[DATA PROVIDED Boundary: Start]

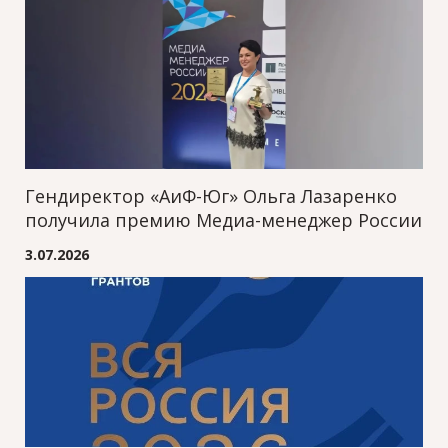
Гендиректор «АиФ-Юг» Ольга Лазаренко
получила премию Медиа-менеджер России
3.07.2026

[DATA PROVIDED Boundary: End]

### EXERCISE OBJECTIVE
Reproduce the material word for word. Skip every picture it holds.

### RESULT OF THE TASK
Гендиректор «АиФ-Юг» Ольга Лазаренко
получила премию Медиа-менеджер России
3.07.2026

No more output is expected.